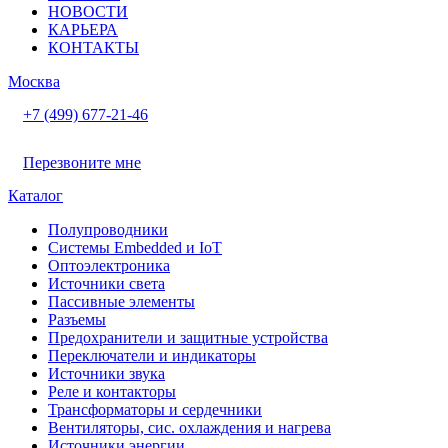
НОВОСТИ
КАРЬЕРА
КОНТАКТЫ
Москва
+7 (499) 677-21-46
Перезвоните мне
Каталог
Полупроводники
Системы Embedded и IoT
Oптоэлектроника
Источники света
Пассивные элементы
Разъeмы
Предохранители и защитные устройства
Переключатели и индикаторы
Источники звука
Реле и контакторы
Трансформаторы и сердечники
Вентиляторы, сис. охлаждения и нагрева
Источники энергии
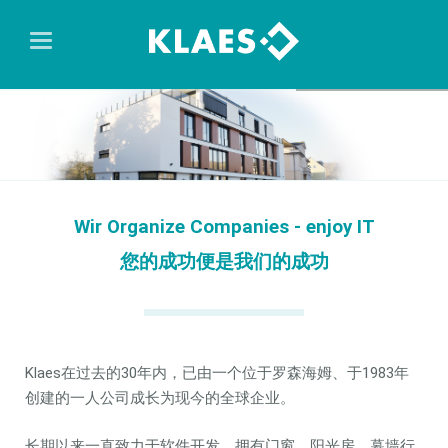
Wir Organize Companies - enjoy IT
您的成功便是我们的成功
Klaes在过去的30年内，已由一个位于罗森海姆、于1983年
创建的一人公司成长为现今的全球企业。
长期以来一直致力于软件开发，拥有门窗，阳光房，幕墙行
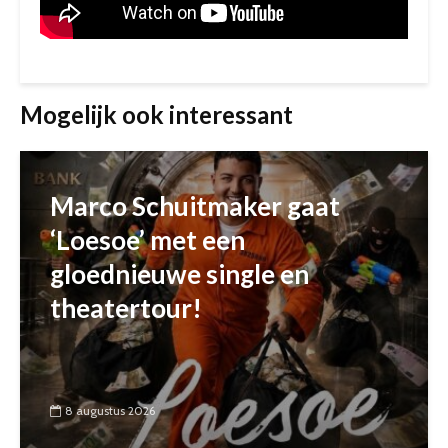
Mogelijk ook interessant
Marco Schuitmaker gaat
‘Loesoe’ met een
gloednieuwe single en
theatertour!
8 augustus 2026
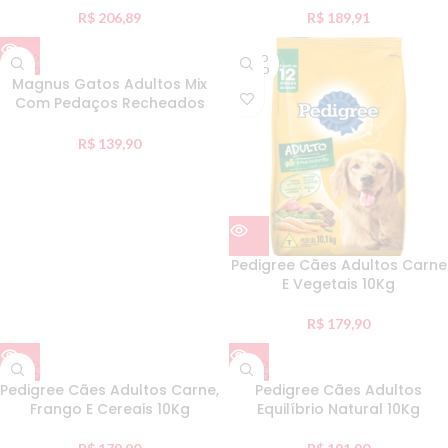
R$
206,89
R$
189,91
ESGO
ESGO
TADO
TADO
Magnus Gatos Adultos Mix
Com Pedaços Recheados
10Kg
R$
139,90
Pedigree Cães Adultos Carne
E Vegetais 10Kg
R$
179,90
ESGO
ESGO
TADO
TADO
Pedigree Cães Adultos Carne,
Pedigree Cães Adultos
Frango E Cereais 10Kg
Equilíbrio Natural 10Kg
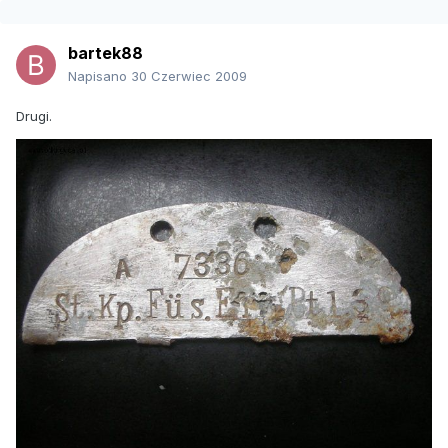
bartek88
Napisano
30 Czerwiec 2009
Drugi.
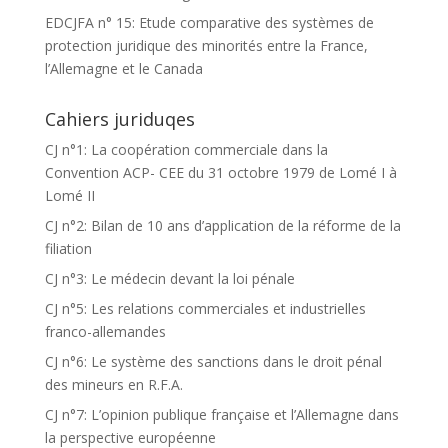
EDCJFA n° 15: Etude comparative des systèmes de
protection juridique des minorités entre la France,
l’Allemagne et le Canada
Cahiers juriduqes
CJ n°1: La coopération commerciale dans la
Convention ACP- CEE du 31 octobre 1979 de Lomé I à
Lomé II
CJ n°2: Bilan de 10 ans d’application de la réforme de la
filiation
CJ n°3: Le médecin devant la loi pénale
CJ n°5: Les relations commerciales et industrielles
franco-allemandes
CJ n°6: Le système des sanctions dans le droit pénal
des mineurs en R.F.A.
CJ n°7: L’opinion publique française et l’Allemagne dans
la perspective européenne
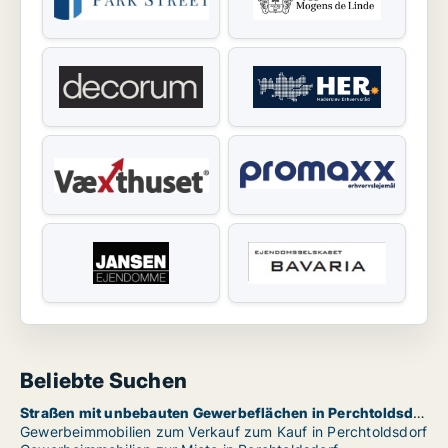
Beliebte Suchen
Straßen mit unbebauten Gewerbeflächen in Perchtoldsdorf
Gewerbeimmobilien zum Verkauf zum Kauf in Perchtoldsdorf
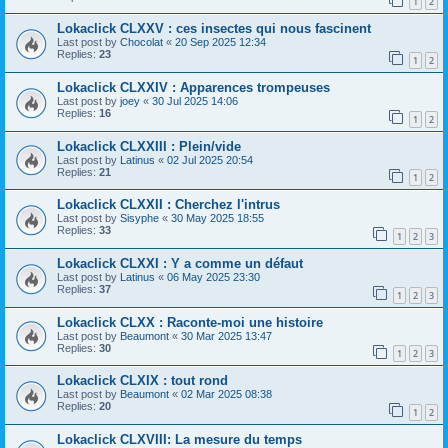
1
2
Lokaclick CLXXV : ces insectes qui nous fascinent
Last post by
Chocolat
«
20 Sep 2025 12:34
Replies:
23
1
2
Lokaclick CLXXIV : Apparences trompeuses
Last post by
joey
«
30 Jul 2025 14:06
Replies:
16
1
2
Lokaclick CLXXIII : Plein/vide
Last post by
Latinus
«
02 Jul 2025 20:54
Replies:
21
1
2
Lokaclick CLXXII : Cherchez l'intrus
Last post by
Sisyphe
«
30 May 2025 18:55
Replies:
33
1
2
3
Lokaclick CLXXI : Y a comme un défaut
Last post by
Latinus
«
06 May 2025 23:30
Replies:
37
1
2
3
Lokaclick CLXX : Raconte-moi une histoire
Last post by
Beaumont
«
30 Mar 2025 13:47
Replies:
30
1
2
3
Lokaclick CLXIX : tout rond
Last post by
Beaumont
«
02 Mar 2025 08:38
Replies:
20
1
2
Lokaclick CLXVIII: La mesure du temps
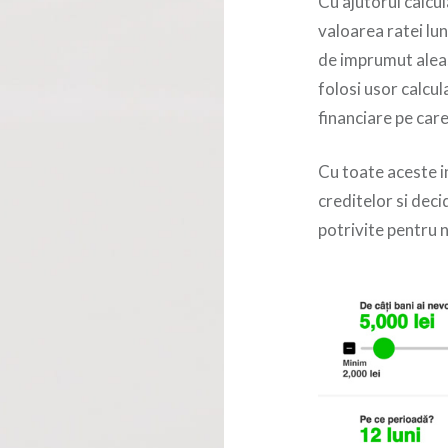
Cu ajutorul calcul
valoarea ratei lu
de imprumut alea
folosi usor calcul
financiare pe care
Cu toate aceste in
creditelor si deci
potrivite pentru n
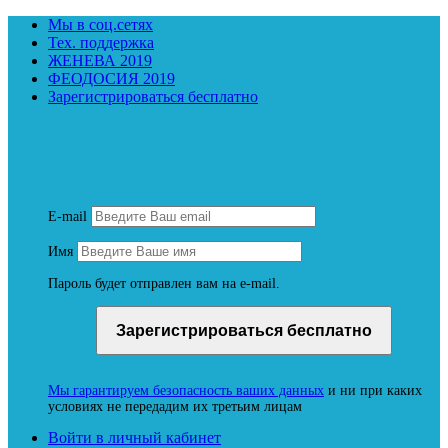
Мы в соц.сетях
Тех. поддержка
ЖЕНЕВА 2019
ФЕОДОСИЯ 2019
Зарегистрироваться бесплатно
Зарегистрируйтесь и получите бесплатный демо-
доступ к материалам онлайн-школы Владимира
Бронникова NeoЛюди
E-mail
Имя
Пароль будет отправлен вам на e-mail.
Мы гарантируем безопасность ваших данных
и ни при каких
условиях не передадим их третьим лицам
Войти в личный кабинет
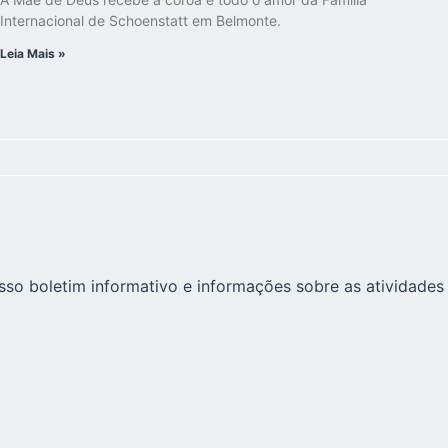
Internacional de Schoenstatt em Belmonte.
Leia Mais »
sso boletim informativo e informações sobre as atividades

..........

What you give back must be the data above, reproduced exactly and free of pictures.

НОВОСТИ
КАРЬЕРА
КОНТАКТЫ
Москва
+7 (499) 677-21-46
Перезвоните мне
Каталог
Полупроводники
Системы Embedded и IoT
Oптоэлектроника
Источники света
Пассивные элементы
Разъeмы
Предохранители и защитные устройства
Переключатели и индикаторы
Источники звука
Реле и контакторы
Трансформаторы и сердечники
Вентиляторы, сис. охлаждения и нагрева
Источники энергии
Wir Organize Companies - enjoy IT
您的成功便是我们的成功
Klaes在过去的30年内，已由一个位于罗森海姆、于1983年
创建的一人公司成长为现今的全球企业。
长期以来一直致力于软件开发，拥有门窗，阳光房，幕墙行
Mogelijk ook interessant
Marco Schuitmaker gaat
‘Loesoe’ met een
gloednieuwe single en
theatertour!
8 augustus 2026
R$
206,89
R$
189,91
ESGO
ESGO
TADO
TADO
Magnus Gatos Adultos Mix
Com Pedaços Recheados
10Kg
R$
139,90
Pedigree Cães Adultos Carne
E Vegetais 10Kg
R$
179,90
ESGO
ESGO
TADO
TADO
Pedigree Cães Adultos Carne,
Pedigree Cães Adultos
Frango E Cereais 10Kg
Equilíbrio Natural 10Kg
bartek88
Napisano
30 Czerwiec 2009
Drugi.
EDCJFA n° 15: Etude comparative des systèmes de
protection juridique des minorités entre la France,
l’Allemagne et le Canada
Cahiers juriduqes
CJ n°1: La coopération commerciale dans la
Convention ACP- CEE du 31 octobre 1979 de Lomé I à
Lomé II
CJ n°2: Bilan de 10 ans d’application de la réforme de la
filiation
CJ n°3: Le médecin devant la loi pénale
CJ n°5: Les relations commerciales et industrielles
franco-allemandes
CJ n°6: Le système des sanctions dans le droit pénal
des mineurs en R.F.A.
CJ n°7: L’opinion publique française et l’Allemagne dans
la perspective européenne
Beliebte Suchen
Straßen mit unbebauten Gewerbeflächen in Perchtoldsdorf
Gewerbeimmobilien zum Verkauf zum Kauf in Perchtoldsdorf
1
2
Lokaclick CLXXV : ces insectes qui nous fascinent
Last post by
Chocolat
«
20 Sep 2025 12:34
Replies:
23
1
2
Lokaclick CLXXIV : Apparences trompeuses
Last post by
joey
«
30 Jul 2025 14:06
Replies:
16
1
2
Lokaclick CLXXIII : Plein/vide
Last post by
Latinus
«
02 Jul 2025 20:54
Replies:
21
1
2
Lokaclick CLXXII : Cherchez l'intrus
Last post by
Sisyphe
«
30 May 2025 18:55
Replies:
33
1
2
3
Lokaclick CLXXI : Y a comme un défaut
Last post by
Latinus
«
06 May 2025 23:30
Replies:
37
1
2
3
Lokaclick CLXX : Raconte-moi une histoire
Last post by
Beaumont
«
30 Mar 2025 13:47
Replies:
30
1
2
3
Lokaclick CLXIX : tout rond
Last post by
Beaumont
«
02 Mar 2025 08:38
Replies:
20
1
2
Lokaclick CLXVIII: La mesure du temps
Cu ajutorul calcul
valoarea ratei lu
de imprumut alea
folosi usor calcul
financiare pe care
Cu toate aceste in
creditelor si deci
potrivite pentru n
Мы в соц.сетях
Тех. поддержка
ЖЕНЕВА 2019
ФЕОДОСИЯ 2019
Зарегистрироваться бесплатно
Зарегистрируйтесь и получите бесплатный демо-
доступ к материалам онлайн-школы Владимира
Бронникова NeoЛюди
E-mail
Имя
Пароль будет отправлен вам на e-mail.
Мы гарантируем безопасность ваших данных
и ни при каких
условиях не передадим их третьим лицам
Войти в личный кабинет
Internacional de Schoenstatt em Belmonte.
Leia Mais »
sso boletim informativo e informações sobre as atividades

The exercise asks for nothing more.